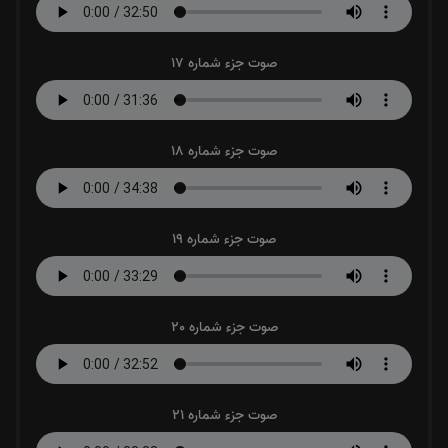
صوت جزء شماره 17
صوت جزء شماره 18
صوت جزء شماره 19
صوت جزء شماره 20
صوت جزء شماره 21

☆ ☆ ☆ ☆

- Exercise instructions
Your answer should be the lines from the one containing "صوت جزء شماره 18" through the last line of the records, repeated exactly and with nothing added.

- Written solution
صوت جزء شماره 18
صوت جزء شماره 19
صوت جزء شماره 20
صوت جزء شماره 21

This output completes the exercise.